== INSTRUCTIONS FOR THE TASK ==
Take each line from the entries that holds "pour" and copy it out.

(Collected data)
"""
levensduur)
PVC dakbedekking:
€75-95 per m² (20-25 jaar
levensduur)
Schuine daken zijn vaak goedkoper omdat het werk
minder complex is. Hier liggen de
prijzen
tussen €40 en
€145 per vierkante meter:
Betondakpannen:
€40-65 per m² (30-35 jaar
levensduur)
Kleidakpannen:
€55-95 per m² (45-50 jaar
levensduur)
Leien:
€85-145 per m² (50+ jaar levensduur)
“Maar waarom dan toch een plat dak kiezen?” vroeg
"""
"""
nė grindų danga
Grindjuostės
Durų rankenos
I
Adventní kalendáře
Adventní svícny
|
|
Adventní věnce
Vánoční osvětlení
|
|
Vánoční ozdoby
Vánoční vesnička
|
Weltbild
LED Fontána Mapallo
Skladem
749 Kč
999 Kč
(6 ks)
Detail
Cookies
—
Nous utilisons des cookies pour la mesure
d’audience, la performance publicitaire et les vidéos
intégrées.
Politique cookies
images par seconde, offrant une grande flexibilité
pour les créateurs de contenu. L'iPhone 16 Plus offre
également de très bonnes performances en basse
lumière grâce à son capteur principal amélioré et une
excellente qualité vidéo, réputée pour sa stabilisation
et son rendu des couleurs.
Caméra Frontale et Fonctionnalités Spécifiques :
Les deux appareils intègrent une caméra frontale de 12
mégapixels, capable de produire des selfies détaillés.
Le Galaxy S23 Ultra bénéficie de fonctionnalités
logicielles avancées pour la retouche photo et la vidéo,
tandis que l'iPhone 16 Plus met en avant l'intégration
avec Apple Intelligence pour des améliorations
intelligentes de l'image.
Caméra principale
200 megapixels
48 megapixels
"""
== OUTPUT BELOW ==
Nous utilisons des cookies pour la mesure
pour les créateurs de contenu. L'iPhone 16 Plus offre
excellente qualité vidéo, réputée pour sa stabilisation
logicielles avancées pour la retouche photo et la vidéo,
avec Apple Intelligence pour des améliorations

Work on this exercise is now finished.